One of our community’s elected representatives recently resigned, finding it increasingly more difficult to maintain the necessary legal separation between his two passions—private development and community service. A bit later I hope to highlight how, in this instance, I believe these two are, to a great degree, one in the same. But before doing that I want to thank John Garland for his 2-plus years of service on Roanoke City Council. I want to do so by responding to a rhetorical question recently raised by him in one of our regular one-on-one meetings: What have I really been able to accomplish as a Council member?
Let’s start with a significant challenge early in John’s tenure, the transition from one city manager to another. This process can be quite disruptive and, if done poorly, can undermine previous success. That was not the case in this instance. The Council went through a very deliberative and methodical process to ensure the greatest chance at success. Selfishly, for me this process was of importance as it is what afforded me the opportunity to come to this city and lead this great organization.
The Day to Day
Most significantly and, all too often, given inadequate due is that over the past two years John, along with the rest of the Council ensured the delivery of over $500 million worth of community services. These services include education, law enforcement, fire protection, street maintenance, sanitation services, transit, economic growth, storm water management, and much more. While these services may not grab the same headlines as Deschutes Brewery, Power School, or BJ’s (and John was there for all of those as well), they are the primary reason people are sent to the municipal building by the voters. Go a few weeks without trash service or do a poor job of snow removal and one will quickly see the importance of these services and activities. These services could not be delivered if the Council didn’t provide the leadership in setting priorities and providing the funding necessary. John played an integral role in each of these.
John provided a constant voice for the neighborhoods, especially those he recognized as struggling. John always wanted to be certain his fellow Council members and city staff understood the need for a continued and, when possible, expanded emphasis on code enforcement, alley and sidewalk maintenance, and neighborhood economic opportunity. John managed to ensure that funding levels for these items were increased when revenues allowed. John always made certain these items remained a priority as the city debated where to spend its money and crafted new rules and policies.

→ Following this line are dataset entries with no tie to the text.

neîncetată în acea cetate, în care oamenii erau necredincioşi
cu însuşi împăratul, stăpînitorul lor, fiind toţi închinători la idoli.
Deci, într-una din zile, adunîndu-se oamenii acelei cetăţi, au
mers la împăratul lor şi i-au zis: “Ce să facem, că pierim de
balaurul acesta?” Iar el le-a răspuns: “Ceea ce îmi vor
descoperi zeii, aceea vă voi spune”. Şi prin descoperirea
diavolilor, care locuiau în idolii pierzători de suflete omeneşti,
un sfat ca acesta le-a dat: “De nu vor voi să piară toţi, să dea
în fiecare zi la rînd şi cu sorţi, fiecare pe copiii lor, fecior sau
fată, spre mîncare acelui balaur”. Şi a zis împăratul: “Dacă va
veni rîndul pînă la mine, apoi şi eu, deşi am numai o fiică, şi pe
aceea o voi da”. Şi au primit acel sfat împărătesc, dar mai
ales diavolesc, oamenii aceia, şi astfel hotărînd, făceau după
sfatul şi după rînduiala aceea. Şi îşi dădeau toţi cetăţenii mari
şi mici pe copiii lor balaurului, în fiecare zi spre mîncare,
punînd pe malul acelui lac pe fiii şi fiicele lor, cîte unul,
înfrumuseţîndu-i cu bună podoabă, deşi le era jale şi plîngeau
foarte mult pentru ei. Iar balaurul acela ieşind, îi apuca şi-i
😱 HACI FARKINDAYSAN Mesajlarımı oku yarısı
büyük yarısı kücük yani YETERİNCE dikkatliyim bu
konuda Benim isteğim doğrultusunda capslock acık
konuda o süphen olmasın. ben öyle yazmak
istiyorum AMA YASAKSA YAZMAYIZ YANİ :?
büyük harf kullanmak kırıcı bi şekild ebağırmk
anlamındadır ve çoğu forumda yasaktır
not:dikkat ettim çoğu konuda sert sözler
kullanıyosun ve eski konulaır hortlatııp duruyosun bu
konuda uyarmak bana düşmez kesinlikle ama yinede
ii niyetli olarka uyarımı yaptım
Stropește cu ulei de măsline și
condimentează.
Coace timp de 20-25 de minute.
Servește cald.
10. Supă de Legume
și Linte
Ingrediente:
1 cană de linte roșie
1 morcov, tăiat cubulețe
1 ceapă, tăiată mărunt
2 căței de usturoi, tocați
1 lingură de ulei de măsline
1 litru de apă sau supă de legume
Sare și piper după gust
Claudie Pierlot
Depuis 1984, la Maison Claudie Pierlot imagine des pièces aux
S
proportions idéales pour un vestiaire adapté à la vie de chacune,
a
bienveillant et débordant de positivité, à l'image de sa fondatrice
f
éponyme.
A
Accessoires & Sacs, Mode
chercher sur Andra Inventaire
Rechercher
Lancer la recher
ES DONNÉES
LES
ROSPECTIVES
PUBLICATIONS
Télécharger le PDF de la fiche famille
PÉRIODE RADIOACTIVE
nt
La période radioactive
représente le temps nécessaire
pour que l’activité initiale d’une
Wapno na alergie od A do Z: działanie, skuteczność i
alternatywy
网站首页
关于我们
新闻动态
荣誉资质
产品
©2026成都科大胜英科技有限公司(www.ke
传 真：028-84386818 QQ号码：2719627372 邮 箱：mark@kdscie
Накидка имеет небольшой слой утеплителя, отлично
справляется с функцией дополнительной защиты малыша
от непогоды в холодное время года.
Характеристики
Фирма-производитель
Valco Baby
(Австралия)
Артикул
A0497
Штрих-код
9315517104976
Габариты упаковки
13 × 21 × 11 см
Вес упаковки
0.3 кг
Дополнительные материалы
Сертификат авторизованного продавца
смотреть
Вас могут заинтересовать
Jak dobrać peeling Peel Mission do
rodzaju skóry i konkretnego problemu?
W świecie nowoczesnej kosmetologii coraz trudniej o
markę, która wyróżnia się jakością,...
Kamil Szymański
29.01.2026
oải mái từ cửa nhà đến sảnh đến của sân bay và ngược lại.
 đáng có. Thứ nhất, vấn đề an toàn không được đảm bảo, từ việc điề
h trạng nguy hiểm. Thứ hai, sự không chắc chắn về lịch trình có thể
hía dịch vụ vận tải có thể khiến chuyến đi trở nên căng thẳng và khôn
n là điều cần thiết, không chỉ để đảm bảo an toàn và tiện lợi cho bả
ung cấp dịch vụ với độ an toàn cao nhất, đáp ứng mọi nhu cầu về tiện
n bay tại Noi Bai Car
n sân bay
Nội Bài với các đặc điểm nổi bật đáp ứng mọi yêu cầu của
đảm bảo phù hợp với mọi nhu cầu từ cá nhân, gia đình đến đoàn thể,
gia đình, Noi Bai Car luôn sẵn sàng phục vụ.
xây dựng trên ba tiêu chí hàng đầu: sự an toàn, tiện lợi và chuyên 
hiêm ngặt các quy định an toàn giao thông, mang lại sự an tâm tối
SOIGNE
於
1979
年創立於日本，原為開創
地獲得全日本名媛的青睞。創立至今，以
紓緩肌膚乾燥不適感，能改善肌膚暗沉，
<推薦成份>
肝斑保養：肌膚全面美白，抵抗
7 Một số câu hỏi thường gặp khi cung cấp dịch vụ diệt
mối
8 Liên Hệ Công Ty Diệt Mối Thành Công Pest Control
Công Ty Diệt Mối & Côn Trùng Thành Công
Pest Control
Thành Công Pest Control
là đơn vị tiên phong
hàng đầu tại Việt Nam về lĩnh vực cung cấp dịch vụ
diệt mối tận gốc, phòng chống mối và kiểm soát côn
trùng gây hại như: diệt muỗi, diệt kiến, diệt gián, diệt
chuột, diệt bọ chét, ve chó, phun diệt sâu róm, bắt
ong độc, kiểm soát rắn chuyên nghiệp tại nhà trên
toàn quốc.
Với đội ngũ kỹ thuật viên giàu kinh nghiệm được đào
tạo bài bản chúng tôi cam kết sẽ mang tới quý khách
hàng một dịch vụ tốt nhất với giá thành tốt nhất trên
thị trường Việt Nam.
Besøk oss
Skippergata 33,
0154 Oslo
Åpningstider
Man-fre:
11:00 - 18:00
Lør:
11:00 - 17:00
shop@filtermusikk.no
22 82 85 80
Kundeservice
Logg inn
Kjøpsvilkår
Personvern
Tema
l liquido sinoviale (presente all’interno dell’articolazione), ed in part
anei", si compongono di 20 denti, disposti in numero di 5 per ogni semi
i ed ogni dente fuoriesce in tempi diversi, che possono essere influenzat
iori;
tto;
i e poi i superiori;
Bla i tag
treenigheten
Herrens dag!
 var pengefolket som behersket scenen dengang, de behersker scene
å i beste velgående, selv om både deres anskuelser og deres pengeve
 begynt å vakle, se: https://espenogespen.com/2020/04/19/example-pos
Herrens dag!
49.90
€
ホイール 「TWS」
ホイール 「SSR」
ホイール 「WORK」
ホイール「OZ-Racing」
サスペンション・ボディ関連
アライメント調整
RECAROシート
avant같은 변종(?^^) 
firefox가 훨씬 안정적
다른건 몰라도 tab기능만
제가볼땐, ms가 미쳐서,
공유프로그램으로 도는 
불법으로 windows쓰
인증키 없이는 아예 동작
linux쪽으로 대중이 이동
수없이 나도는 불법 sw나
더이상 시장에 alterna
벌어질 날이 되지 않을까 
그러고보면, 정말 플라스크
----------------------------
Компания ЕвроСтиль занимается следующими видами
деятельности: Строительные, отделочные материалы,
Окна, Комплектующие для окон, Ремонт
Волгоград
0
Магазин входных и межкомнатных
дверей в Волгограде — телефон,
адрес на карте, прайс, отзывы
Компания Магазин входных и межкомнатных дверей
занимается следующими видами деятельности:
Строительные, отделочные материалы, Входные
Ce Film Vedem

John may be departing the Council but his commitment (and, in my opinion, his service) to the community is far from over. Here is where I address my earlier comment that I did not believe private development has to be disconnected from community service. I would argue John’s private development activities—downtown redevelopment along Campbell Avenue and Church Avenue, redevelopment in struggling village centers along Main Street and 11th Street—and his general willingness to take on projects others felt too risky or in the “wrong part of town,” all complement his service on Council as yet another part of his community service. The best part? I have no doubt John will continue to invest in parts of our city where others will not. John will continue to provide an opportunity for folks when others will not. John will continue to do his part in making Roanoke a great place.
So, to answer that question, what has John accomplished as a Council member? Quite a bit. Perhaps a better question is: What has John accomplished as a member of this community? To that I say, a great and significant deal, and he is not done yet. To John I say thank you, for what you have and will continue to do for the city, and for playing a part in providing me with the opportunity to share in all that is great about Roanoke.